**HOW TO COMPLETE THIS TASK**
Two lines below mark the span: the one containing "Friday 09 December" and the one containing "willing! See, your". Set down both, plus every line between, exactly as they stand, and nothing else.

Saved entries
- - - -
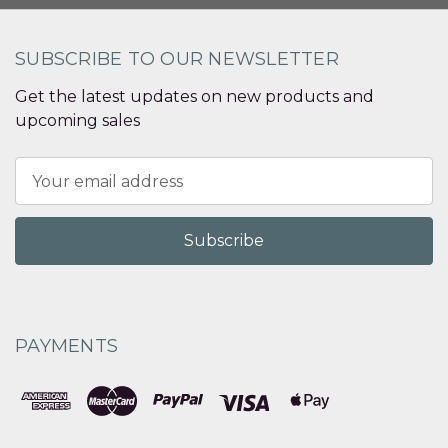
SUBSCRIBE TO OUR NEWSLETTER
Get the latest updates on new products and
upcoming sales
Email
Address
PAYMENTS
- - - -
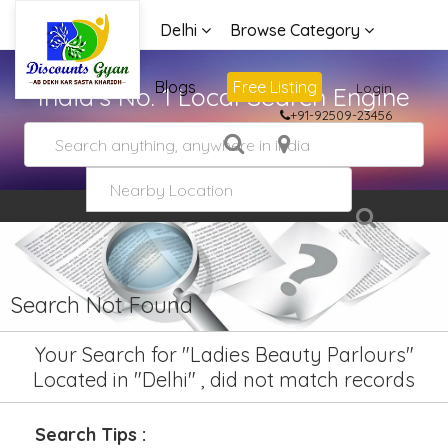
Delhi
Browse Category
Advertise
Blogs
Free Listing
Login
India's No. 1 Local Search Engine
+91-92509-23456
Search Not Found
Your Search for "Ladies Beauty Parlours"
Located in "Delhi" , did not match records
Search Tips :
- - - -
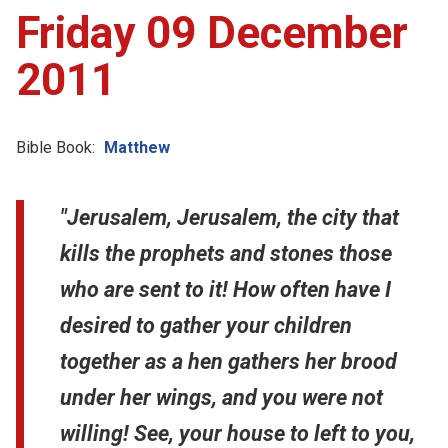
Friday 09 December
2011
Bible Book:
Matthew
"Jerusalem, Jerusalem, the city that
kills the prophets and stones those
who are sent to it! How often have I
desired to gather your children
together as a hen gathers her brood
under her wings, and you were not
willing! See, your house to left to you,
- - - -
**RESULT**
Friday 09 December
2011
Bible Book:
Matthew
"Jerusalem, Jerusalem, the city that
kills the prophets and stones those
who are sent to it! How often have I
desired to gather your children
together as a hen gathers her brood
under her wings, and you were not
willing! See, your house to left to you,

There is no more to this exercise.